Eventually most of us realize we can’t keep everything. If we do our family may have to plan an intervention and we may find ourselves submitted to the humiliation of being featured in an episode of Hoarders! In all these boxes of family history treasure you will need to decide what is worth keeping.
No doubt, all these things once meant something to someone, though in many cases that someone wasn’t you. Remember to separate the item from the memory. I recommend keeping most things when you do your initial sort. There will always be time to decide an item doesn’t really qualify for heirloom status later on in this process. You don’t want to dispose of something and then wish later that you had kept it. When you decide something isn’t worth keeping you are just putting stuff in the trash, not the person that you love. Continuing to drag all of their stuff around with you for the rest of your life will be a burden. Most of it belonged to people who loved you (and I believe they still do even though they have moved on to the next life). People who love you wouldn’t want to weigh you down with things that don’t mean anything to you because you don’t know the story behind them. If you can piece things together for that story and if it is interesting to you, then probably, it will one day be interesting to posterity. Of course, you can’t ask your 15 year old if they find it interesting. Keep in mind that our interests change as we age and develop more mature priorities. You might try asking yourself if it will ever be interesting to you. You may even seek the advice of an older friend or relative.

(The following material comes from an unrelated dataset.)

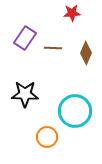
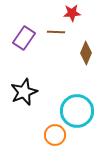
purple rectangle: moved 1 px left
brown line: moved 3 px right, 16 px up
black star: moved 1 px left, 2 px up; rotated 24 degrees counterclockwise
cyan circle: moved 2 px right
orange circle: moved 8 px right, 2 px up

While I recommend keeping things on the first sort, How to sort all that stuff, all of these choices are individual. Just because something is worth keeping to me, doesn’t mean you have to feel that way about it and vice versa. I decided it was safe to go ahead and shred my parents tax records which dated clear back to 1970. I looked through some of them, it was interesting to see how much they made back then and to realize how well we seemed to manage on what now seems like so little. I found some old paycheck stubs, too, that showed the income of my parents and grandparents and told where they worked. I also found a pay stub from my first job. In my opinion, a few paycheck stubs would be interesting in a personal history, but old tax records, of people who have passed, can go. Who wants to look at old tax records anyway? Let’s face it, taxes are a bad memory! Be sure to keep your own more recent records, though.
For more information and opinion as to what is of worth and what is not, I suggest reading How to Lose a Legacy by Ellen Lupton. At the time I read it there were 173 comments. Some of the comments give great insight as to what becomes important as we age, our life circumstances change, or we lose those we love. I am one who finds peace and comfort in the stories and things passed down through the generations. If we don’t pass history on to our children they will have no roots, they may never know who they really are or where they came from. We can only share that information with them. What they do with it is their choice.